Love is in the air, everyone! Of course when I say that around February 14 I mean the love retail stores have for everyone who runs in the morning of Valentine’s Day scrambling to get a random gift for their spouse, boyfriend/girlfriend, and even their “hook-up-that’s-actually-more-serious-than-they-thought”. Yes that’s right, I’m talking about Valentine’s Day gifts. There’s so many predictable things that happen on Valentine’s Day every. Single. Year. Instagram will be about 50% pictures of some super cute besties together with the overused “Sex and the City” quote about best friends being our soul mates and not needing men, 30% couple pictures with way too long and intimate captions professing their love for each other, and 20% pictures of presents with the caption “he spoils me so much! *heart eyed emoji*”. Twitter you’ll mostly find girls complaining about how they are forever alone for yet another Valentine’s Day, pictures of “50 Shades of Grey” movie tickets, and single guys who probably forgot it was Valentine’s Day until they checked their timeline. This happens every year, but single or not, I only have one request: STOP BUYING OVER-RATED VALENTINE’S DAY PRESENTS. I can scroll past the Instagram love novels, roll my eyes when you say you “don’t need a man”, and even play the world’s tiniest violin for your “forever alone” rants but I simply cannot ignore the useless and over-rated gifts that retail America has somehow convinced you are a good present for your S.O. What do I mean, over-rated gifts, exactly?
1. Giant Teddy Bears
This is #1 on the list mainly because of the popularity these giant stuffed animals have received on social media recently. Photos of grown men struggling to carry a life-size stuffed bear out of a Walmart have popped up all over my timeline with the simple caption “goals”. I am genuinely asking, why is that such a great goal? Really think here, what on earth are you going to do with a teddy bear your size after Valentine’s Day? Don’t even try to convince me that people aren’t going to think you’re super weird if you’re above the age of 7 with a giant teddy bear in the corner of your room, and unless your room is modeled after a Build-A-Bear store, Mr. Teddy Bear is definitely going to clash with your décor.
2. Heart Shaped Jewelry
“Oh, that’s a nice pair of heart shaped earrings, who got those for you?” Did you notice anything about that question, like maybe the fact that it is never assumed that someone buys heart shaped jewelry for themselves? Retail stores have convinced guys for years that what women really want for Valentine’s Day is heart shaped EVERYTHING. It’s as if that is the only acceptable shape to get jewelry on Valentine’s Day. I’m sorry, but after a non-existent survey I took, I have decided about 90% of women would much rather get jewelry that caters to her personal taste than a generic heart-shaped ring that will 100% be thrown away once you break up.

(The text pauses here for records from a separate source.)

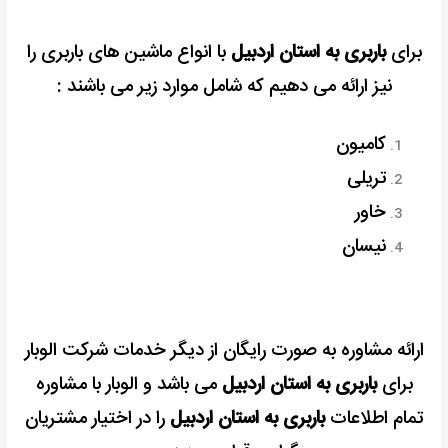
برای
باربری به استان اردبیل
با انواع ماشین های باربری را
نیز ارائه می دهیم که شامل موارد زیر می باشند :
کامیون
تریلی
خاور
نیسان
ارائه مشاوره به صورت رایگان از دیگر خدمات شرکت الوبار
برای
باربری به استان اردبیل
می باشد و الوبار با مشاوره
تمام اطلاعات
باربری به استان اردبیل
را در اختیار مشتریان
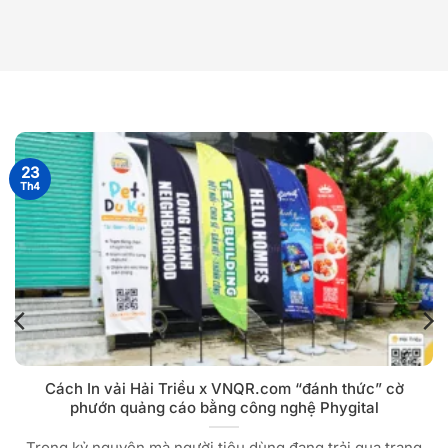
23
Th4
Cách In vải Hải Triều x VNQR.com “đánh thức” cờ
phướn quảng cáo bằng công nghệ Phygital
Trong kỷ nguyên mà người tiêu dùng đang trải qua trạng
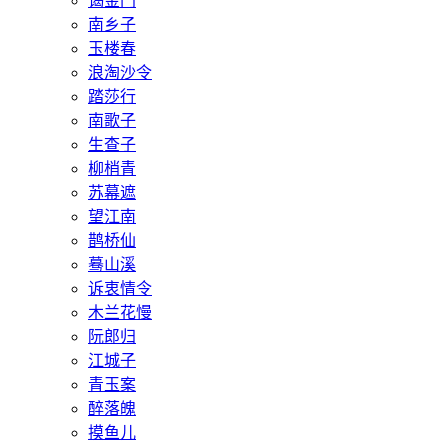
谒金门
南乡子
玉楼春
浪淘沙令
踏莎行
南歌子
生查子
柳梢青
苏幕遮
望江南
鹊桥仙
蓦山溪
诉衷情令
木兰花慢
阮郎归
江城子
青玉案
醉落魄
摸鱼儿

3. Heart Shaped Boxes of Chocolate
So before you all freak out at the fact that I would dare to not suggest chocolate as a Valentine’s Day present, let me point out I did not say “never get a girl delicious chocolate for Valentine’s Day”. I’m specifically talking about those red and pink boxes that CVS will mark 70% off on Febrauary 15. Sure, they look cute in pictures, but realistically you don’t know what you’re buying exactly and end up cautiously taking half-bites of all the chocolates and leaving behind most of them. The alternative? Get her favorite candy or an edible arrangement (with chocolate, if the arrangement doesn’t have chocolate you’re doing it wrong).
4. Heart Shaped Pillows
Just because this is a holiday supposedly dedicated to happy, loving couples does NOT mean I want to be bombarded with hearts all day. Maybe the heart shaped pillow seemed like a good idea when it was shoved in your face as you were leaving a convenience store, but what is your girlfriend going to do with a heart-shaped pillow after Valentine’s Day? Chances are her room is carefully crafted to her liking with a specific set of throw pillows and color scheme, and that hot pink 2x2 pillow you just bought her is for sure going to clash. Step away from the fluffy hearts, gentlemen.

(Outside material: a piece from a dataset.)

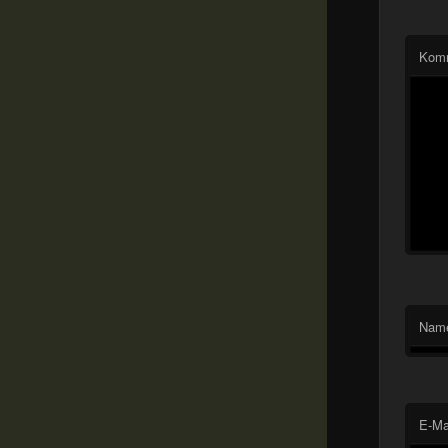
Kom
Nam
E-Ma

5. Stuffed Animals that say “I Love You”
Picture this. It’s your girlfriend’s birthday, or Christmas. You’re trying to find a gift and you can’t think of anything when suddenly it hits you: “I’ll buy her a stuffed animal holding a heart that says I LOVE YOU!” Oh, that’s never happened to you? There is a reason for that and it’s called “why would my girlfriend ever want that?” But Valentine’s Day rolls around and all of a sudden it’s the best gift idea ever? Yeah a little teddy bear holding a heart is cute in theory, but I would probably leave it on my bed for a day or two before it slowly found its way to the back of my closet.
If you really care about your S.O, give them a special, unique gift for Valentine’s Day. Don’t be blinded by the pink and red and all the stuffed animals and hearts, think about finding a gift the same way you would for any other holiday. Happy love day, everyone!